It is known that thin flexible endoscopes with a diameter less than 2.5 mm are susceptible to damage due their delicate structure. After repeated use, image guides or light guides may break, as a result of which the flexible endoscope becomes useless. In such flexible endoscopes there must be arranged light guides for adequate illumination of the area of examination and surgery and image guides with sufficient picture elements, within a very small diameter. These are necessary in order to facilitate manipulations with accessory instruments in an area of treatment such as for example on body tissues, without endangering the patient. At least one channel for accessory instruments or for the supply and removal of fluids must also be provided. The endoscope must also enable the user to guide the distal end of the flexible shaft through body cavities or ducts e.g. blood vessels or ureters to the treatment area. This is customarily achieved by an operating wire leading to the distal end of the flexible shaft.
If, in conventional flexible endoscopes, for example a light guide or image guide is broken, then extensive repair is necessary. Sometimes this cannot even be carried out at all on account of the design of the endoscope. Therefore there has been a tendency to divide such endoscopes into individual sub-assemblies which can be replaced by sub assemblies when damage occurs.
Instruments in which the handle and the eyepiece are not designed as a structural unit, but as sub-assemblies which can be fixed together, are known. An example of this can be found in WO85/02101 which concerns a non-controllable catheter.

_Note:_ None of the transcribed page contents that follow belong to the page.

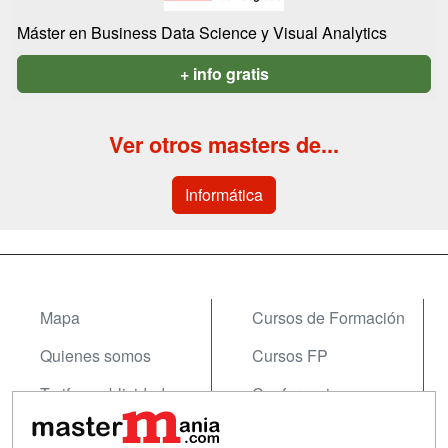
Máster en Business Data Science y Visual Analytics
+ info gratis
Ver otros masters de...
Informática
Mapa
Cursos de Formación
Quienes somos
Cursos FP
Tarifas publicidad
Conferencias
Acceso Usuarios
Carreras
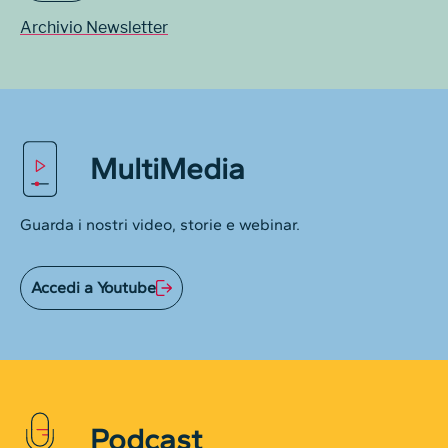
Archivio Newsletter
MultiMedia
Guarda i nostri video, storie e webinar.
Accedi a Youtube
Podcast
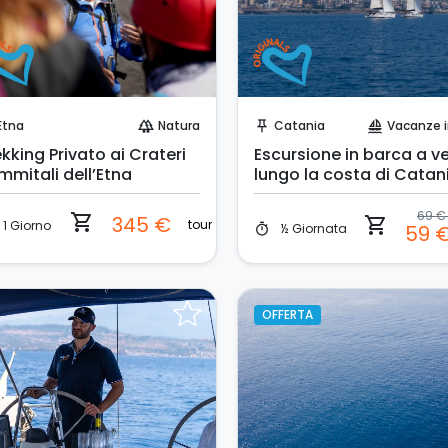
Prenota Subito!
Prenota Subito!
Etna
Natura
Catania
Vacanze in B
forest
push_pin
sailing
kking Privato ai Crateri
Escursione in barca a v
mmitali dell’Etna
lungo la costa di Catan
69 
shopping_cart
345 €
shopping_cart
tour
1 Giorno
½ Giornata
59 
timer
OFFERTA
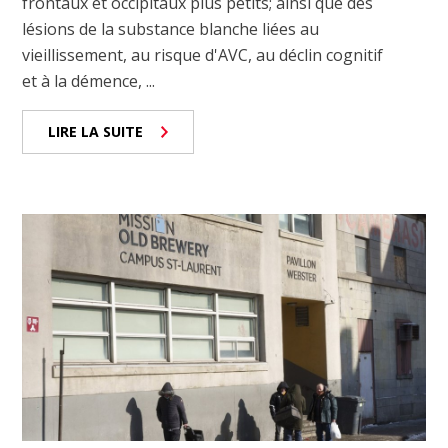
frontaux et occipitaux plus petits; ainsi que des
lésions de la substance blanche liées au
vieillissement, au risque d'AVC, au déclin cognitif
et à la démence, ...
LIRE LA SUITE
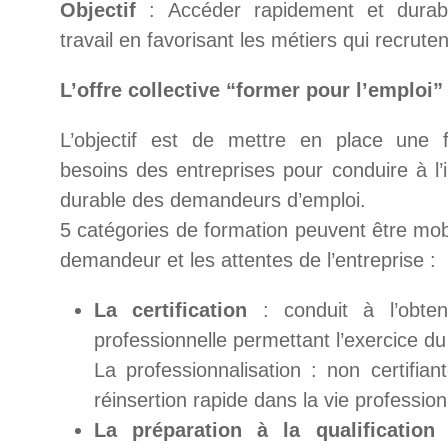
Objectif
: Accéder rapidement et dura
travail en favorisant les métiers qui recruten
L’offre collective “former pour l’emploi”
L’objectif est de mettre en place une 
besoins des entreprises pour conduire à l’i
durable des demandeurs d’emploi.
5 catégories de formation peuvent être mobil
demandeur et les attentes de l’entreprise :
La
certification
: conduit à l’obtent
professionnelle permettant l’exercice du
La professionnalisation : non certifiant
réinsertion rapide dans la vie profession
La préparation à la qualification
:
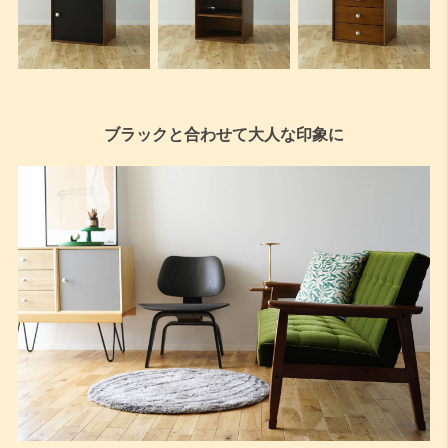
ブラックと合わせて大人な印象に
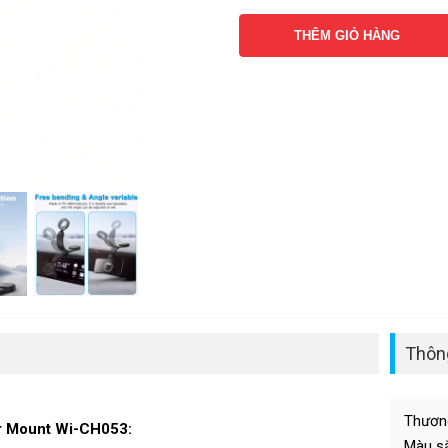
THÊM GIỎ HÀNG
Thông
Thương
r Mount Wi-CH053:
Màu sắ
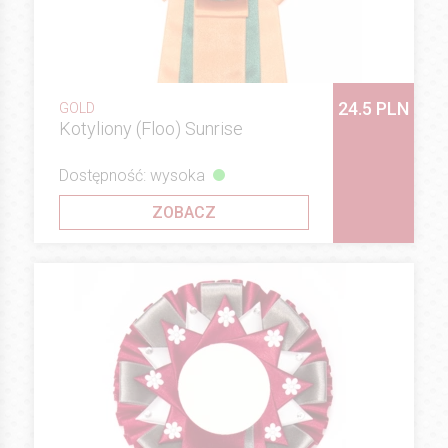
24.5 PLN
GOLD
Kotyliony (Floo) Sunrise
Dostępność: wysoka
ZOBACZ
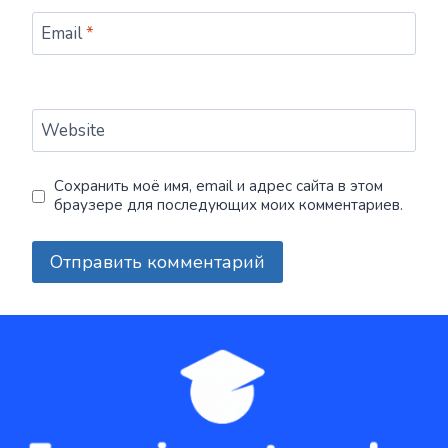
Email
*
Website
Сохранить моё имя, email и адрес сайта в этом
браузере для последующих моих комментариев.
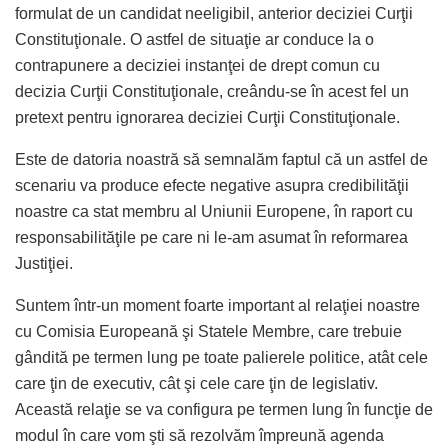
formulat de un candidat neeligibil, anterior deciziei Curţii
Constituţionale. O astfel de situaţie ar conduce la o
contrapunere a deciziei instanţei de drept comun cu
decizia Curţii Constituţionale, creându-se în acest fel un
pretext pentru ignorarea deciziei Curţii Constituţionale.
Este de datoria noastră să semnalăm faptul că un astfel de
scenariu va produce efecte negative asupra credibilităţii
noastre ca stat membru al Uniunii Europene, în raport cu
responsabilităţile pe care ni le-am asumat în reformarea
Justiţiei.
Suntem într-un moment foarte important al relaţiei noastre
cu Comisia Europeană şi Statele Membre, care trebuie
gândită pe termen lung pe toate palierele politice, atât cele
care ţin de executiv, cât şi cele care ţin de legislativ.
Această relaţie se va configura pe termen lung în funcţie de
modul în care vom şti să rezolvăm împreună agenda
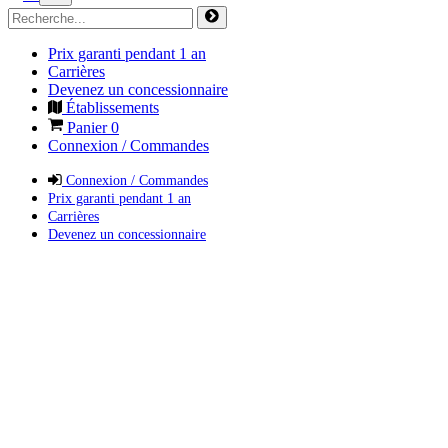
Prix garanti pendant 1 an
Carrières
Devenez un concessionnaire
Établissements
Panier
0
Connexion / Commandes
Connexion / Commandes
Prix garanti pendant 1 an
Carrières
Devenez un concessionnaire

With flexible endoscopes it is normal to design the flexible shaft with its proximal connecting portion as a unit which can be fixed releasably to a handle rigidly connected to an eyepiece. An example of an embodiment of such an arrangement is shown in U.S. Pat. No. 4,911,148. In this endoscope one sub-assembly is formed by a flexible shaft provided with a light guide, an image guide, an instrument channel and an operating wire with a connecting portion. The second sub-assembly comprises a handle with a focusable eyepiece fixed thereto. The image guide extends beyond the proximal end of the first sub assembly and is surrounded by a sleeve which corresponds to a second sleeve in the handle portion when the endoscope is assembled. This ensnares centring of the two sub-assemblies. Very elaborate mechanics for adjustment of the operating wire are provided which means that manufacture is expensive. If for example there is damage to the eyepiece portion, then the fact that the instrument consists of only two sub-assemblies means that the whole handle/eyepiece sub-assembly must be exchanged and repaired, or even thrown away, as the eyepiece portion cannot be removed as an individual component. Furthermore control of the endoscope shaft is by turning an adjusting ring, so that handling of the instrument is not easy for the operator.